Taken by surprise

Notes from a Reader
Mapperley, October 2000

Andrew WallisAs I settle down to write this letter ‘Little John’ in the Council House strikes 9pm and I have just returned from seeing friends, who despite inviting us are probably glad that we left when we did. You see we haven’t seen them since our return from holiday and they were keen to share some of the experiences of our travels, little did they know that we would take our snapshots with us… all two hundred of them!!!

Well it’s been the holiday season hasn’t it, maybe it still is for some, and this year we ventured east to Jordan, Israel and Egypt and you might guess that because of the number of photographs we managed to take that we had a good time. It’s a wonderful part of the world and a land of contrasts with the flat barren landscape of the Negev desert giving way to the peaks of Sinai, and the bustling City life of Jerusalem and Amman seeming a world apart from the primitive communities that scrape a living together in the fertile Jordan Valley. ‘Petra’ was billed by the tour operator as the highlight of the visit, but for obvious reasons I suppose, I was thrilled by the prospect of visiting Jerusalem and the excitement began to mount as we made the precarious journey from Jericho along the mountain pass to the ‘holy city’. But as wonderful as the city was I have to say I was somewhat disappointed and I left feeling that its spiritual significance had become a little jaded by all the commercialism and the conflicting cries from various Christian denominations claiming authenticity for their sacred site.
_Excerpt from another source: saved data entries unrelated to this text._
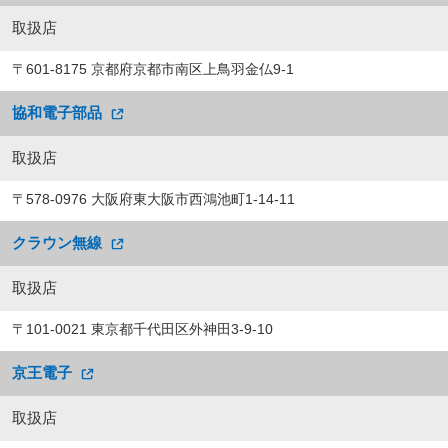
取扱店
〒601-8175 京都府京都市南区上鳥羽金仏9-1
協和電子部品
取扱店
〒578-0976 大阪府東大阪市西鴻池町1-14-11
クラウン無線
取扱店
〒101-0021 東京都千代田区外神田3-9-10
京王電子
取扱店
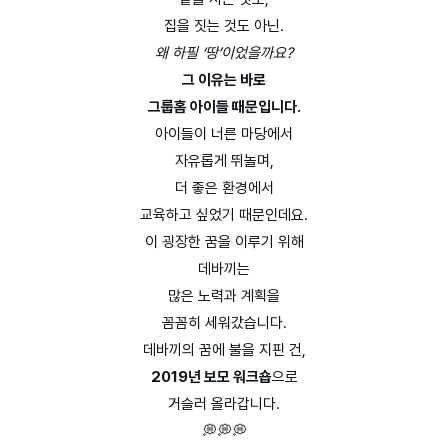
집을 짓는 것도 아닌.
왜 하필 ‘땅’이었을까요?
그 이유는 바로
그룹홈 아이들 때문입니다.
아이들이 너른 마당에서
자유롭게 뛰놀며,
더 좋은 환경에서
교육하고 싶었기 때문인데요.
이 굉장한 꿈을 이루기 위해
데바끼는
많은 노력과 계획을
꼼꼼히 세워갔습니다.
데바끼의 꿈에 불을 지핀 건,
2019년 보모 워크숍
으로
거슬러 올라갑니다.
💭💭💭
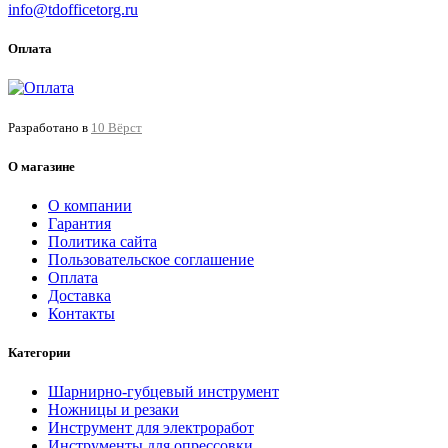
info@tdofficetorg.ru
Оплата
Разработано в
10 Вёрст
О магазине
О компании
Гарантия
Политика сайта
Пользовательское соглашение
Оплата
Доставка
Контакты
Категории
Шарнирно-губцевый инструмент
Ножницы и резаки
Инструмент для электроработ
Инструменты для опрессовки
I expected the visit to be tremendously moving and a real boost to what is often a struggling faith, but whilst I was moved and received the ‘boost’ I hoped for, perhaps Jerusalem was not responsible for them.

A few days later we visited a quiet town called Umm Qays not far from the Sea of Galilee, which has a history, now very apparent because of the extensive archaeological excavations, going back to the fourth century BC. Our guide walked us round and explained that the town in ancient times was called ‘Gadara’ and after a while I realised that we were in the place where Jesus healed the demoniac known as Legion (you can read the story in St Mark, chapter 5). Here there were no signs to point to the place where the healing took place, no basilica to honour the miracle… just the haunting silence of an ancient ruin and the knowledge that the man from Galilee had walked along the street where I was standing - I was moved to tears and had to slip away from the crowd to savour the moment and that sense of the presence of God which happened upon me when I least expected it!
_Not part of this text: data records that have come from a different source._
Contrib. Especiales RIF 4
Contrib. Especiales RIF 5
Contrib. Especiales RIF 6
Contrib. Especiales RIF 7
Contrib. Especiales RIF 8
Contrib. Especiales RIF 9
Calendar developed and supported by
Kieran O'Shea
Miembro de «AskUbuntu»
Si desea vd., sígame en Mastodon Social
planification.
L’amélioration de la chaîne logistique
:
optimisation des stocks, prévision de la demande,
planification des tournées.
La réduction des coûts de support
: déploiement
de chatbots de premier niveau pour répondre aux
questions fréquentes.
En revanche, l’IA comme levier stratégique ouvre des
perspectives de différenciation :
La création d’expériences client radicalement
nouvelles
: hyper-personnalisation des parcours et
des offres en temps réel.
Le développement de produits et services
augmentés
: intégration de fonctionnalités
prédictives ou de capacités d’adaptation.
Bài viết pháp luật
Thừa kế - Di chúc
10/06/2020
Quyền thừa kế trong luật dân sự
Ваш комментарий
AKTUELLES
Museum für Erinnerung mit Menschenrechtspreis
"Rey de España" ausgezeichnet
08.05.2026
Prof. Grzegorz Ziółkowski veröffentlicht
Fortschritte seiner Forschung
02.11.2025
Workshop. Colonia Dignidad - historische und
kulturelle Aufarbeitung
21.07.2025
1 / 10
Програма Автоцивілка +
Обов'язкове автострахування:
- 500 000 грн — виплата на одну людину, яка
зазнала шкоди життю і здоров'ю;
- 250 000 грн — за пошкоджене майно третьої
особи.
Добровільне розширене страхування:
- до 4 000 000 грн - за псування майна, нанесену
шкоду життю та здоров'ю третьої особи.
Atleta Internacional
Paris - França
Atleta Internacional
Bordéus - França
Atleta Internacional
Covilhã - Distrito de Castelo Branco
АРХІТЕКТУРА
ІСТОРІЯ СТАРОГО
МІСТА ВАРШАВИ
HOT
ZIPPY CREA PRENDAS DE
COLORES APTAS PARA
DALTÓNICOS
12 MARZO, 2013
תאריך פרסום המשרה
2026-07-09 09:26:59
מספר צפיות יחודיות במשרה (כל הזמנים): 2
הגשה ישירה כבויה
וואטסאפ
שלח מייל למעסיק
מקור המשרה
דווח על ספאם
As I have reflected on our holiday, that moment keeps coming back as perhaps the highlight of the trip and I have been led to ponder further on that wonderful truth, that our God is one that often takes us by surprise and will reveal himself to us in the least likely places and the most unexpected circumstances. Because we are often creatures of habit, it’s perhaps comforting to think that faith is a predictable business founded on a predictable God, but that’s not always so and there is an unpredictable side to God’s nature and he can and does both comfort and challenge us as he takes us by surprise. But things haven’t changed much really and maybe the friends of Jesus and others were more unnerved by this than we, as he socialised with the publicans and sinners, talked with gentile folk, seemingly dashed hopes of success by involving himself in the scandal of the cross and above all by disregarding death and no doubt scaring the wits out of the disciples as he appeared to them on the evening of the first Easter day.

So, as much of our life is routine and because so much can be anticipated, what a delight it is that God may come to us without warning or signal and take us by surprise. A former Anglican Archbishop of Jerusalem reflected on what this might mean for him and he said… “ my spirit can commune with him and His Spirit comes to me. At any moment, in any place, under any circumstance he can surprise me with his presence and with the speed of thought I can become conscious of him, talk with him, seek his advice, draw on his strength. But the great thing is not that I can go to him, but that he comes to me and that his presence is everywhere.”

This is of course what the incarnation is all about and it won’t be too long before we focus on that more closely again, but the implications of the incarnation are not for Christmas alone, the challenge to us who are Christ’s followers today means being daring and responsive and recognising God’s presence in our lives and in the world as he continues to come to us unexpectedly and take us by surprise!